The US must shoulder some blame for sky-high oil prices. The world's biggest user has made no effort to wean itself off cheap gasoline and its foreign policy has made matters worse. Other factors are:
Iraq
The violence and instability in Iraq is seen as symbolic of a wider battle between the West and militant Islam. Oil traders fear supply disruption as Iraq is an important provider of crude.
The country produced 2.5 million barrels of oil a day under former president Saddam Hussein but has failed to reach 2 million barrels a day so far this year due to pipeline attacks.
Deposing Saddam brought its own uncertainty but the failure of the US government to impose its will there militarily has made matters worse. The White House has lost much of its ability to influence the global oil markets through pressure on OPEC allies such as Saudi Arabia.
Saudi Arabia
The turbulence in neighboring Iraq and involvement of Saudi nationals in the Sept. 11 attacks on the US has put increasing pressure on the ruling monarchy in Saudi Arabia. A series of terrorist attacks around the country amid threats to unseat the House of Saud -- key Washington allies -- has led to fears that the 10 million barrels a day production from the world's biggest exporter could suddenly be removed from circulation.
The Saudis insist such fears are unwarranted. They point out that key facilities are heavily protected and their political power remains undiminished but deep unease about the country remains.
Speculators
The biggest new influence on stability is the role of hedge funds and other "non-commercial" players in oil futures bourses such as London's Interna-tional Petroleum Exchange and the New York Mercan-tile Exchange. Crude prices used to be pushed up and down by the physical requirements of buyers and sellers such as major oil companies.
Last year around 60,000 trades of oil futures a day were undertaken by non-commerical players on Nymex for in the first six months of this year, the number had rocketed to 200,000.
Speculators bet billions of dollars on future oil prices and thrive on volatility. But their growing presence only seems to encourage more wild price gyrations.
Yukos
The political wrestling match between Russian President Vladimir Putin and the jailed oligarch Mikhail Khordokovsky threatens bankruptcy of the country's biggest oil company, Yukos.
It produces 1.6 million barrels a day of oil and faces tax demands apparently driven by a Kremlin desire to demonstrate its power over the commercial world.
Traders fear vital production could be knocked out and investment by BP, Shell and other Western companies threatened. Russia is the second biggest crude exporter but was also seen by Washington as an exciting new source of energy as US faith in the Middle East deteriorated after Sept. 11 and now the Iraq war.
The majors
Western oil companies have not been searching for new oil and gas reserves in the North Sea or elsewhere as they did in the past.
Spending on production has also been falling despite historically high global crude prices. Cynics say firms are withholding spending to keep supply limited and prices up.
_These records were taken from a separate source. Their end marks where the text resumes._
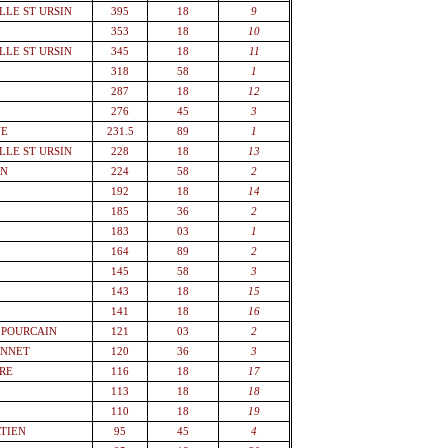
LLE ST URSIN
395
18
9
353
18
10
LLE ST URSIN
345
18
11
318
58
1
287
18
12
276
45
3
YE
231.5
89
1
LLE ST URSIN
228
18
13
AN
224
58
2
192
18
14
185
36
2
183
03
1
164
89
2
145
58
3
143
18
15
141
18
16
 POURCAIN
121
03
2
ONNET
120
36
3
VRE
116
18
17
113
18
18
110
18
19
TIEN
95
45
4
ExxonMobil spent US$1.2 billion on exploration last year, its lowest for five years, while ChevronTexaco spent US$1 billion, almost half of what it spent in 1998.
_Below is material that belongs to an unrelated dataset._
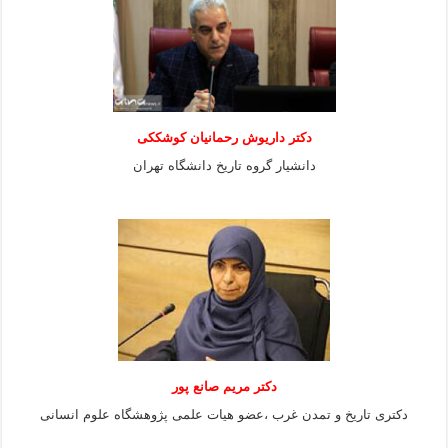
دکتر داریوش رحمانیان کوشککی
دانشیار گروه تاریخ دانشگاه تهران
دکتر مریم صانع پور
دکتری تاریخ و تمدن غرب ،عضو هیات علمی پژوهشگاه علوم
انسانی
Yet ExxonMobil is sitting on US$20 billion of cash while rivals such as BP and Shell have made record profits but are giving money to investors through share buybacks and major dividend payouts.
Venezuela
The country has a critical role to play in the oil markets because it produces 3 million barrels a day of crude and two thirds of this finds its way to the world's biggest user, the US. But Venezuela has seen strikes and other protests against an unpopular government disrupt crude output in the past. The state-owned oil company PDVSA is doubly important as it is also the biggest single refiner and distributor of oil in the US.
Venezuelan President Hugo Chavez consolidated his domestic political position by winning the weekend referendum. This should reduce domestic tension but tense relations with the US -- due to personal antipathy betweenChavez and US President George W. Bush -- might not be reduced unless Senator John Kerry snatches the presidency this autumn.
Western companies have been wary about investing in Venezuelan oil projects under a president who appears to admire Castro more than capitalism.
China
The biggest driver of new oil demand, China has been sucking in record imports to feed its commercial and social revolution.
Demand rose more than 11 percent last year and has increased by a further 20 percent in the first half of this year as the Chinese modernize their infrastructure and swap bicycles for cars. This, plus higher than expected demand in the US as its economic recovery takes root, has taken everyone by surprise although some question the veracity of Chinese statistics.
Experts are convinced demand will slump as oil at US$45 per barrel damages the world economy and buyers switch fuels.